Tutamania is back

With more than double the 50 artifacts of 1978 and a reservation system that will eliminate long lines, the King Tut comeback tour has returned to Seattle.

“Tutankhamun: The Golden King and the Great Pharaohs” opened Thursday, May 24, and will run through Jan. 3, 2013, at the Pacific Science Center. After Seattle, the ancient artifacts return to Egypt for good.

The 1978 exhibit drew 1.3 million people in Seattle. Already, the Pacific Science Center has sold more than 90,000 advance tickets — a record.

The synergistic marketing machine is in full swing, from King Street Station being renamed “King Tut Street Station” to hotels running special Tut packages. This is big business, like a Rolling Stones tour on steroids.

Inside the exhibit, away from the hoopla, the experience changes: The darkened galleries strike a respectful contrast.

The layout is spacious, with the display cases arranged so the viewer can spend time with each object without experiencing a viewer logjam. Along the way, videos supply context; mercifully, information overload has been avoided. 

Much has been made of Egypt’s first free elections coming a day before the show’s opening, but, like the ancient Greeks, it’s difficult to draw a line between past and present.
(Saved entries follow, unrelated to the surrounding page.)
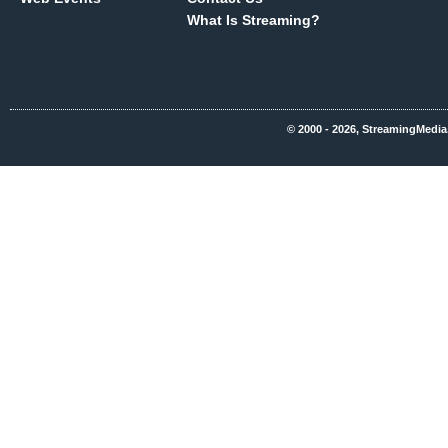
What Is Streaming?
© 2000 - 2026, StreamingMedia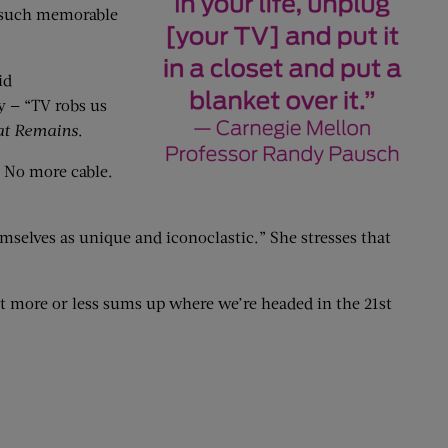
d such memorable
id
y — “TV robs us
at Remains
.
. No more cable.
selves as unique and iconoclastic.” She stresses that
at more or less sums up where we’re headed in the 21st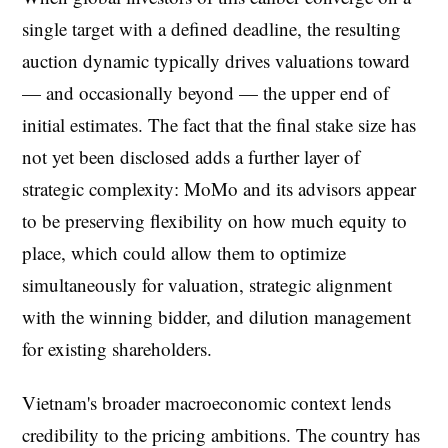
single target with a defined deadline, the resulting
auction dynamic typically drives valuations toward
— and occasionally beyond — the upper end of
initial estimates. The fact that the final stake size has
not yet been disclosed adds a further layer of
strategic complexity: MoMo and its advisors appear
to be preserving flexibility on how much equity to
place, which could allow them to optimize
simultaneously for valuation, strategic alignment
with the winning bidder, and dilution management
for existing shareholders.
Vietnam's broader macroeconomic context lends
credibility to the pricing ambitions. The country has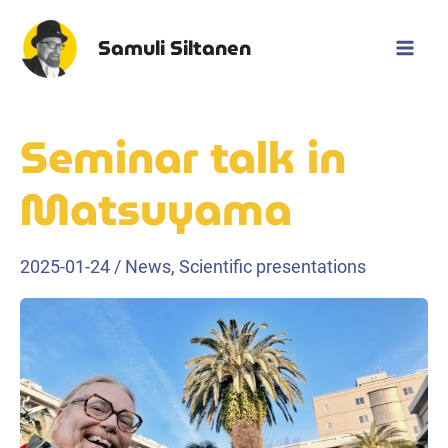
Skip
to
Samuli Siltanen
Mai
content
Men
Seminar talk in
Matsuyama
2025-01-24
/
News
,
Scientific presentations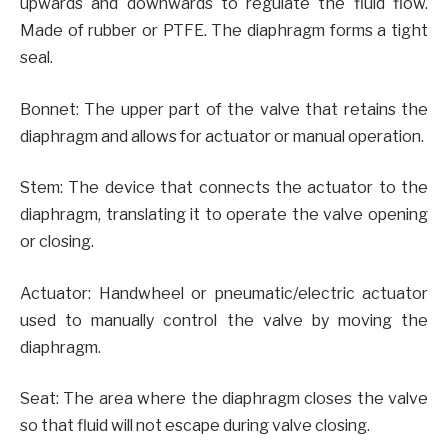
upwards and downwards to regulate the fluid flow.
Made of rubber or PTFE. The diaphragm forms a tight
seal.
Bonnet: The upper part of the valve that retains the
diaphragm and allows for actuator or manual operation.
Stem: The device that connects the actuator to the
diaphragm, translating it to operate the valve opening
or closing.
Actuator: Handwheel or pneumatic/electric actuator
used to manually control the valve by moving the
diaphragm.
Seat: The area where the diaphragm closes the valve
so that fluid will not escape during valve closing.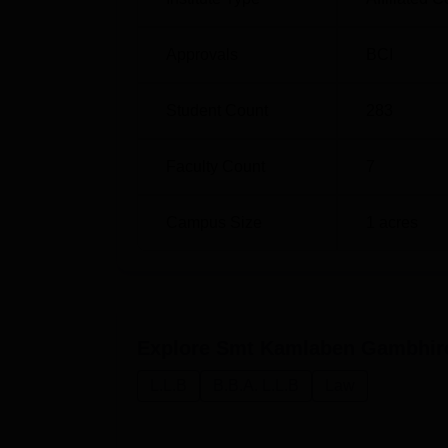
Approvals
BCI
Student Count
283
Faculty Count
7
Campus Size
1
acres
Explore
Smt Kamlaben Gambhir
L.L.B
B.B.A. L.L.B
Law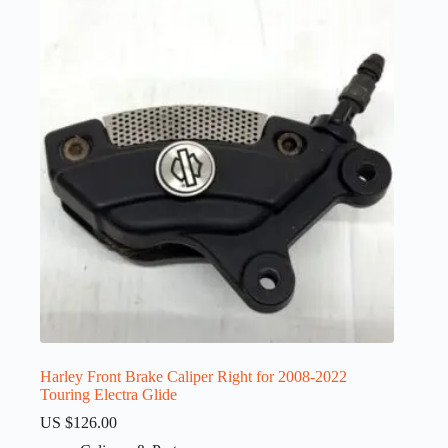
Harley Front Brake Caliper Right for 2008-2022
Touring Electra Glide
US $
126.00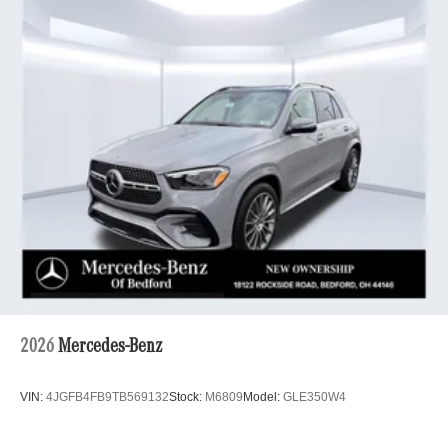
2026
Mercedes-Benz
VIN:
4JGFB4FB9TB569132
Stock:
M6809
Model:
GLE350W4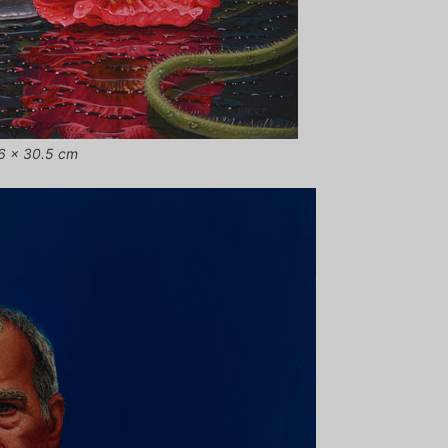
0.6 x 30.5 cm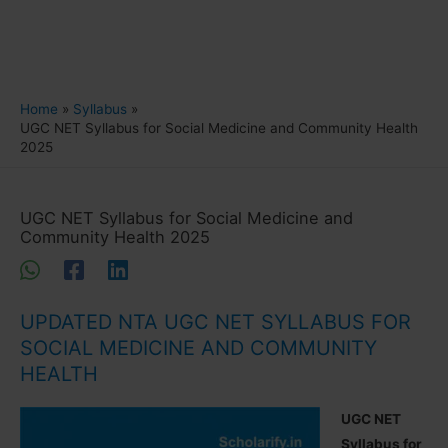
Home
Syllabus
UGC NET Syllabus for Social Medicine and Community Health
2025
UGC NET Syllabus for Social Medicine and
Community Health 2025
UPDATED NTA UGC NET SYLLABUS FOR
SOCIAL MEDICINE AND COMMUNITY
HEALTH
UGC NET
Syllabus for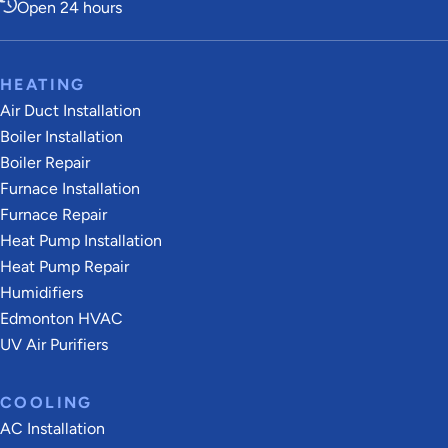
Open 24 hours
HEATING
Air Duct Installation
Boiler Installation
Boiler Repair
Furnace Installation
Furnace Repair
Heat Pump Installation
Heat Pump Repair
Humidifiers
Edmonton HVAC
UV Air Purifiers
COOLING
AC Installation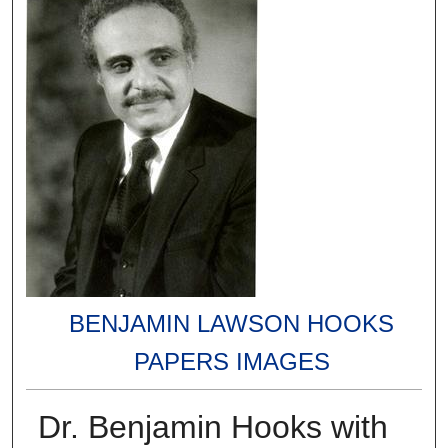
BENJAMIN LAWSON HOOKS
PAPERS IMAGES
Dr. Benjamin Hooks with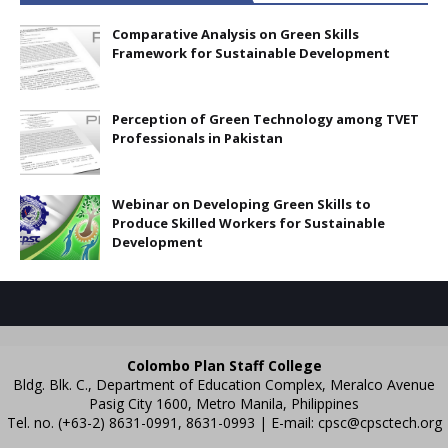
Comparative Analysis on Green Skills
Framework for Sustainable Development
Perception of Green Technology among TVET
Professionals in Pakistan
Webinar on Developing Green Skills to
Produce Skilled Workers for Sustainable
Development
Colombo Plan Staff College
Bldg. Blk. C., Department of Education Complex, Meralco Avenue
Pasig City 1600, Metro Manila, Philippines
Tel. no. (+63-2) 8631-0991, 8631-0993 | E-mail:
cpsc@cpsctech.org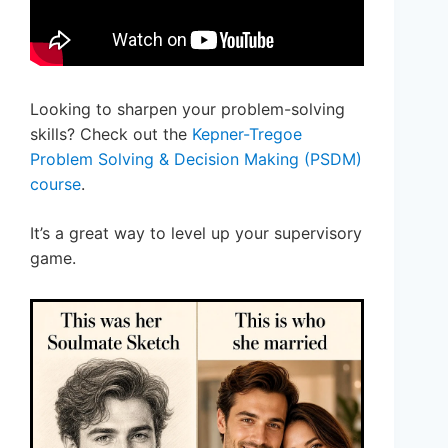
Looking to sharpen your problem-solving
skills? Check out the
Kepner-Tregoe
Problem Solving & Decision Making (PSDM)
course
.
It’s a great way to level up your supervisory
game.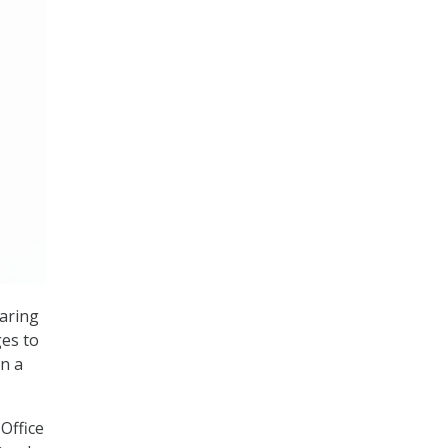
haring
ges to
n a
Office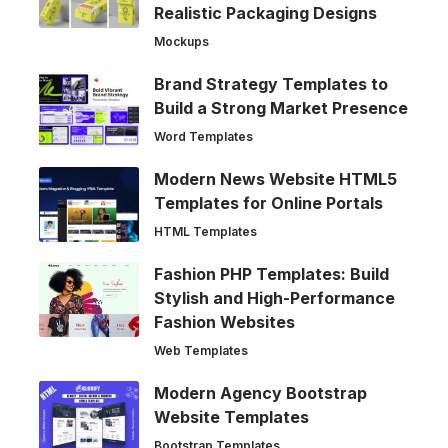
Realistic Packaging Designs
Mockups
Brand Strategy Templates to
Build a Strong Market Presence
Word Templates
Modern News Website HTML5
Templates for Online Portals
HTML Templates
Fashion PHP Templates: Build
Stylish and High-Performance
Fashion Websites
Web Templates
Modern Agency Bootstrap
Website Templates
Bootstrap Templates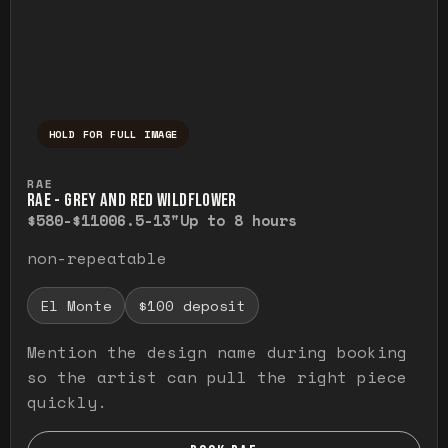
HOLD FOR FULL IMAGE
Press and hold to temporarily view the ful
RAE
RAE - GREY AND RED WILDFLOWER
$580-$1100
6.5-13"
Up to 8 hours
non-repeatable
El Monte
$100 deposit
Mention the design name during booking
so the artist can pull the right piece
quickly.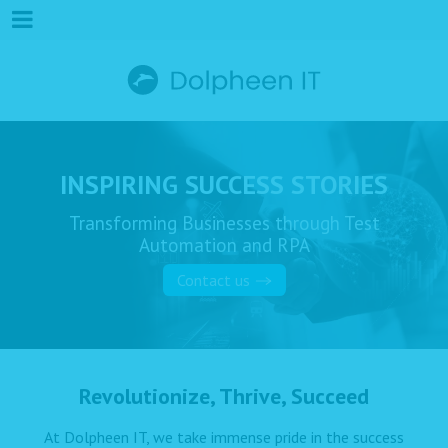
INSPIRING SUCCESS STORIES
Transforming Businesses through Test
Automation and RPA
Contact us
Revolutionize, Thrive, Succeed
At Dolpheen IT, we take immense pride in the success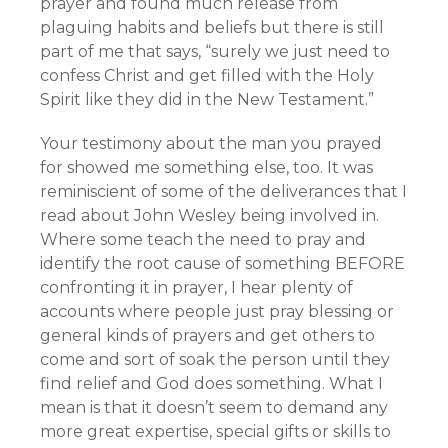
prayer and found much release from
plaguing habits and beliefs but there is still
part of me that says, “surely we just need to
confess Christ and get filled with the Holy
Spirit like they did in the New Testament.”
Your testimony about the man you prayed
for showed me something else, too. It was
reminiscient of some of the deliverances that I
read about John Wesley being involved in.
Where some teach the need to pray and
identify the root cause of something BEFORE
confronting it in prayer, I hear plenty of
accounts where people just pray blessing or
general kinds of prayers and get others to
come and sort of soak the person until they
find relief and God does something. What I
mean is that it doesn’t seem to demand any
more great expertise, special gifts or skills to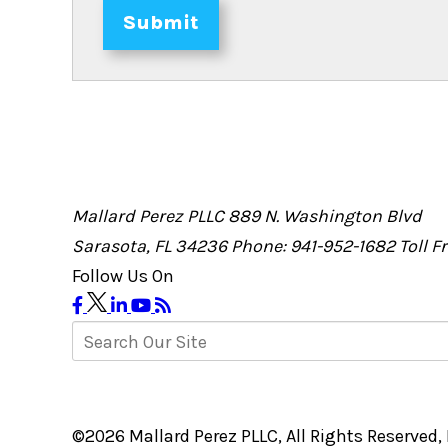
Submit
Mallard Perez PLLC
889 N. Washington Blvd
Sarasota, FL 34236
Phone: 941-952-1682
Toll 
Follow Us On
©2026 Mallard Perez PLLC, All Rights Reserved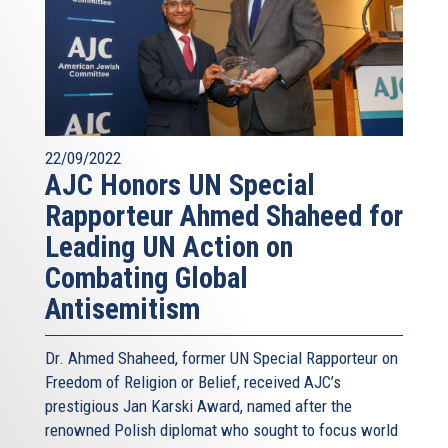
22/09/2022
AJC Honors UN Special
Rapporteur Ahmed Shaheed for
Leading UN Action on
Combating Global
Antisemitism
Dr. Ahmed Shaheed, former UN Special Rapporteur on
Freedom of Religion or Belief, received AJC’s
prestigious Jan Karski Award, named after the
renowned Polish diplomat who sought to focus world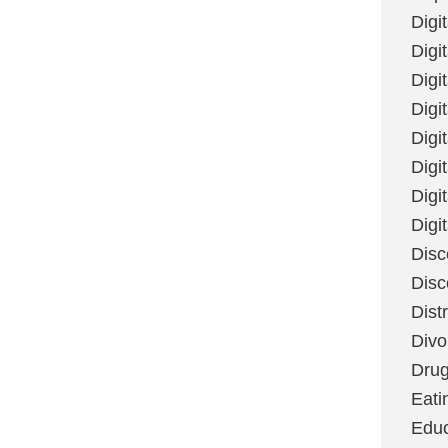
Digi
Digit
Digi
Digi
Digi
Digi
Digi
Digi
Disc
Disc
Dist
Divo
Dru
Eati
Educ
Some find all things ancient Egypt compelling; others find those distant people of the Nile — with their pyramids, mummies, hieroglyphics and slaves — as cryptic as the cats they worshipped. 

Both sensibilities will be affirmed and, in some cases, revised.

There are recognizable, human touches that connect across three millennia: a cat’s sarcophagus etched with figures from a bestiary; a gorgeous necklace with beads of gold and semiprecious stones; a bed woven of wood that looks inviting.

Other artifacts are cosmically inscrutable — one thinks of Yeats’, “Of hammered gold and gold enameling/To keep a drowsy Emperor awake.” The Egyptians loved gold.

One of the exhibit’s most striking figures is a recumbent, gold-painted hawk carried on a standard in processions; it has the mysterious presence of one of Morris Graves’ birds. 

Other items include a 10-foot statue of King Tut and a gold death mask that covered the head and chest of the mummified King Psusennes I. Some artifacts belong to other rulers, including Khufu — that’s his face on the Great Sphinx.

Howard Carter, discoverer of King Tut’s tomb, dug around Egypt for 31 years until, on Nov. 5, 1922, he uncovered a dozen downwards steps that would eventually lead to his legendary find.

To study these artifacts, trying to connect with them, is an exercise in the definition and meaning of civilization and humanity, especially while trying to read the ancient faces. Or do they read us?